Oct 26, 2003 21:08
I know I haven't updated this Live Journal in a long time. I promise I won't slack off anymore :)
So tomorrow is Monday, and I have a lot of work to do in class. I'm have to do a project called a Case Study, which is based on router access control lists. I basically have to design a whole computer network for a company, and do some specific stuff with ACL's. So, I waited till the last moment to get busy with it, and Phase 1 is due on tuesday. I don't have a class partner, because the only other person in the class who doesn't have a partner either is more of a slacker than me. I know I can't count on him to help me with it, so I'm doing it alone.
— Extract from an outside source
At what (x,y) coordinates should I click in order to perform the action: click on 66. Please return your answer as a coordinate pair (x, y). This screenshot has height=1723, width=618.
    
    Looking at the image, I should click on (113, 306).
So, I have a whole shitload of crap to do by Tuesday, and I know I won't be finished. I'm going to ask my teacher for an extension on the Phase 1 due date by one day (meaning, I can turn it in on Wednesday). Well, I think two days should be more than enough time to finish my Phase 1 requirements (or at least I hope it is!).
A while back, I because uninterested in what I'm studying now. So I figure that after I finish this course in December, I'll move onto Bio-Medical Repair Technology at the same college (South Florida Community College).
I want to study Bio-Medical Repair Technology so that I can go overseas as a missionary and repair medical equiptment in hospitals in places of desperation. I feel that it is my calling, and my duty as a Christian to help other people who are in need. I may change my mind, but this is what I want to do at the moment.
I'm worried that no one will accept me into missionary services because I'm gay and because I don't really go to church. I'm just too lazy to wake up early enough on Sunday mornings to go to church. I wish things were different. I've been getting closer and closer to going to church on Sundays, but I'm still not going. I lack motivation.
I know my salvation is dependant on serving the Lord, and I'm going to try as hard as I can to do so. The one thing about being a missionary in foreign countries is that there's always a risk of danger with anti-Christian sentiments. However, I'm willing to lay down my life to help others in need and serve my God. And I really mean this.
I've got to do some studying soon, 'cause I have to take a test tomorrow morning. I'll see if I can't try and update this journal again tonight with the results of my hard studies.